Start of DATA TO EXAMINE

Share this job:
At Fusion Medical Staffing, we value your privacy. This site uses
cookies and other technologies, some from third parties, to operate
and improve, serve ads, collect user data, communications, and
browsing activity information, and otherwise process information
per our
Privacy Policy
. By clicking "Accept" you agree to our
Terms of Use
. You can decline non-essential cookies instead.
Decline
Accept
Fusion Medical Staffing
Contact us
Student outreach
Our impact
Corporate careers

End of DATA TO EXAMINE
Start of DATA TO EXAMINE

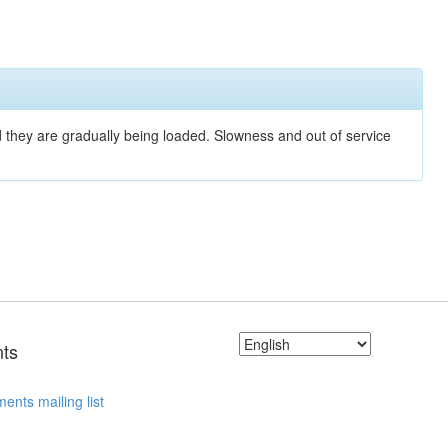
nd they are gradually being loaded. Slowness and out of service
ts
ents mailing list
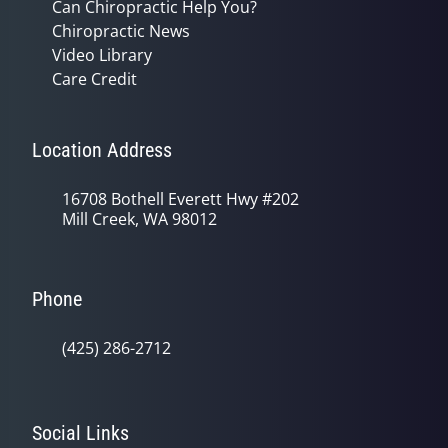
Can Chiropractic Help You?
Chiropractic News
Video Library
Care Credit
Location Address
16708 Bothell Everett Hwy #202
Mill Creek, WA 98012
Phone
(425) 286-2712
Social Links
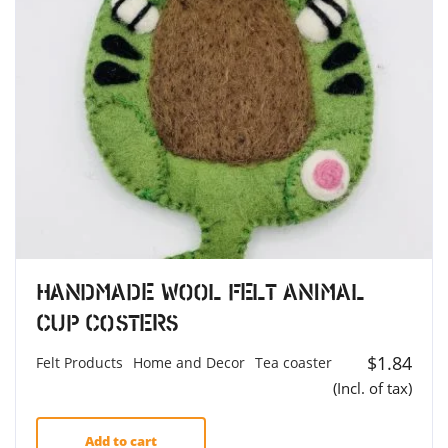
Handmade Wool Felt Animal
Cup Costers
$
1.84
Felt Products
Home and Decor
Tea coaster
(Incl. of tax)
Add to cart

End of DATA TO EXAMINE

Whatever else the listing above holds, retype exactly only the lines from the one containing "cookies and other" to the one containing "Corporate careers", both ends kept.

TASK RESULT:
cookies and other technologies, some from third parties, to operate
and improve, serve ads, collect user data, communications, and
browsing activity information, and otherwise process information
per our
Privacy Policy
. By clicking "Accept" you agree to our
Terms of Use
. You can decline non-essential cookies instead.
Decline
Accept
Fusion Medical Staffing
Contact us
Student outreach
Our impact
Corporate careers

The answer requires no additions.